> Provided data:
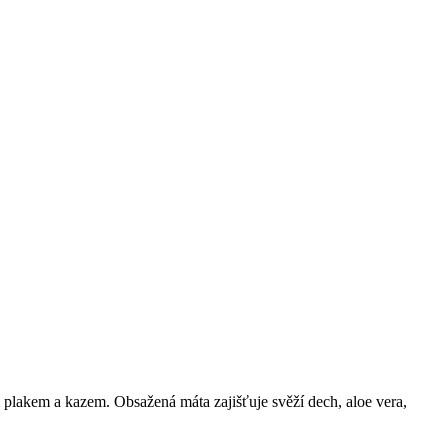
m plakem a kazem. Obsažená máta zajišťuje svěží dech, aloe vera,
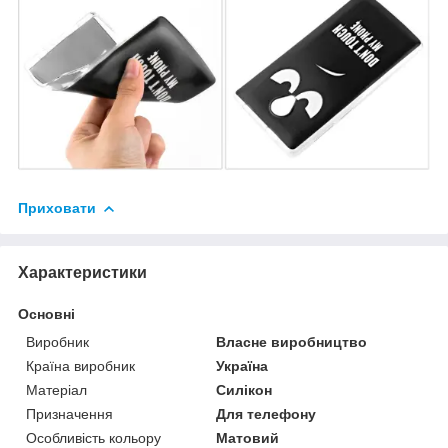
Приховати
Характеристики
Основні
Виробник
Власне виробництво
Країна виробник
Україна
Матеріал
Силікон
Призначення
Для телефону
Особливість кольору
Матовий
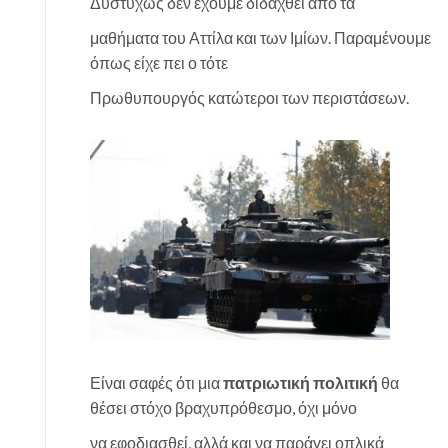
Δυστυχώς δεν έχουμε διδαχθεί από τα
μαθήματα του Αττίλα και των Ιμίων. Παραμένουμε
όπως είχε πει ο τότε
Πρωθυπουργός κατώτεροι των περιστάσεων.
Είναι σαφές ότι μια
πατριωτική πολιτική
θα
θέσει στόχο βραχυπρόθεσμο, όχι μόνο
να εφοδιασθεί, αλλά και να παράγει οπλικά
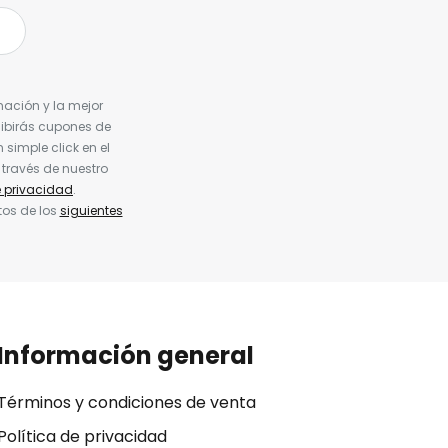
nación y la mejor
cibirás cupones de
simple click en el
 través de nuestro
e privacidad
.
tos de los
siguientes
Información general
Términos y condiciones de venta
Política de privacidad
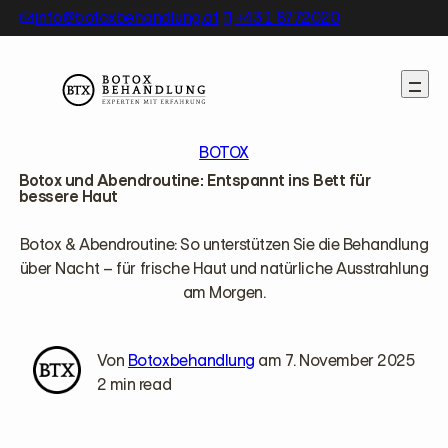
Skip
info@botoxbehandlung.at
+43 1 8772020
to
content
BOTOX
Botox und Abendroutine: Entspannt ins Bett für
bessere Haut
Botox & Abendroutine: So unterstützen Sie die Behandlung
über Nacht – für frische Haut und natürliche Ausstrahlung
am Morgen.
Von
Botoxbehandlung
am 7. November 2025
2 min read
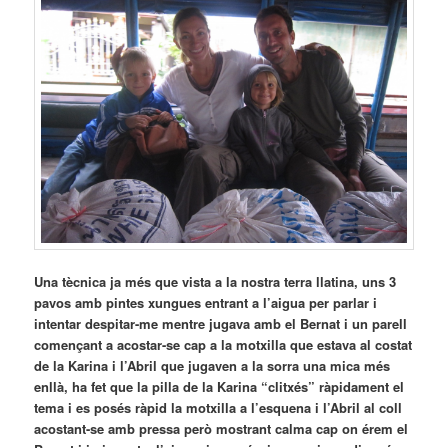
Una tècnica ja més que vista a la nostra terra llatina, uns 3
pavos amb pintes xungues entrant a l’aigua per parlar i
intentar despitar-me mentre jugava amb el Bernat i un parell
començant a acostar-se cap a la motxilla que estava al costat
de la Karina i l’Abril que jugaven a la sorra una mica més
enllà, ha fet que la pilla de la Karina “clitxés” ràpidament el
tema i es posés ràpid la motxilla a l’esquena i l’Abril al coll
acostant-se amb pressa però mostrant calma cap on érem el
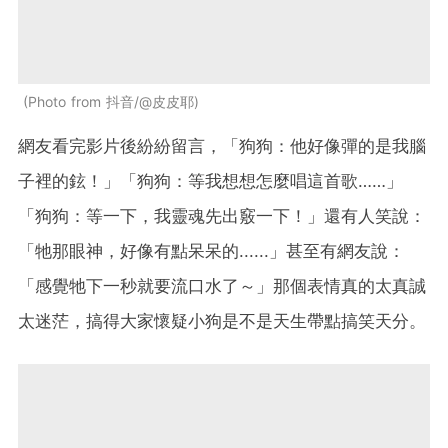
Photo from 抖音/@皮皮耶
網友看完影片後紛紛留言，「狗狗：他好像彈的是我腦
子裡的鉉！」「狗狗：等我想想怎麼唱這首歌……」
「狗狗：等一下，我靈魂先出竅一下！」還有人笑說：
「牠那眼神，好像有點呆呆的......」甚至有網友說：
「感覺牠下一秒就要流口水了～」那個表情真的太真誠
太迷茫，搞得大家懷疑小狗是不是天生帶點搞笑天分。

> What the task requires: Repeat the preceding records precisely, and leave every picture out of the copy.

> Written answer:
m plakem a kazem. Obsažená máta zajišťuje svěží dech, aloe vera,
Приховати
Характеристики
Основні
Виробник
Власне виробництво
Країна виробник
Україна
Матеріал
Силікон
Призначення
Для телефону
Особливість кольору
Матовий
Δυστυχώς δεν έχουμε διδαχθεί από τα
μαθήματα του Αττίλα και των Ιμίων. Παραμένουμε
όπως είχε πει ο τότε
Πρωθυπουργός κατώτεροι των περιστάσεων.
Είναι σαφές ότι μια
πατριωτική πολιτική
θα
θέσει στόχο βραχυπρόθεσμο, όχι μόνο
να εφοδιασθεί, αλλά και να παράγει οπλικά
nación y la mejor
cibirás cupones de
simple click en el
 través de nuestro
e privacidad
.
tos de los
siguientes
Información general
Términos y condiciones de venta
Política de privacidad
Skip
info@botoxbehandlung.at
+43 1 8772020
to
content
BOTOX
Botox und Abendroutine: Entspannt ins Bett für
bessere Haut
Botox & Abendroutine: So unterstützen Sie die Behandlung
über Nacht – für frische Haut und natürliche Ausstrahlung
am Morgen.
Von
Botoxbehandlung
am 7. November 2025
2 min read
Una tècnica ja més que vista a la nostra terra llatina, uns 3
pavos amb pintes xungues entrant a l’aigua per parlar i
intentar despitar-me mentre jugava amb el Bernat i un parell
començant a acostar-se cap a la motxilla que estava al costat
de la Karina i l’Abril que jugaven a la sorra una mica més
enllà, ha fet que la pilla de la Karina “clitxés” ràpidament el
tema i es posés ràpid la motxilla a l’esquena i l’Abril al coll
acostant-se amb pressa però mostrant calma cap on érem el
Photo from 抖音/@皮皮耶
網友看完影片後紛紛留言，「狗狗：他好像彈的是我腦
子裡的鉉！」「狗狗：等我想想怎麼唱這首歌……」
「狗狗：等一下，我靈魂先出竅一下！」還有人笑說：
「牠那眼神，好像有點呆呆的......」甚至有網友說：
「感覺牠下一秒就要流口水了～」那個表情真的太真誠
太迷茫，搞得大家懷疑小狗是不是天生帶點搞笑天分。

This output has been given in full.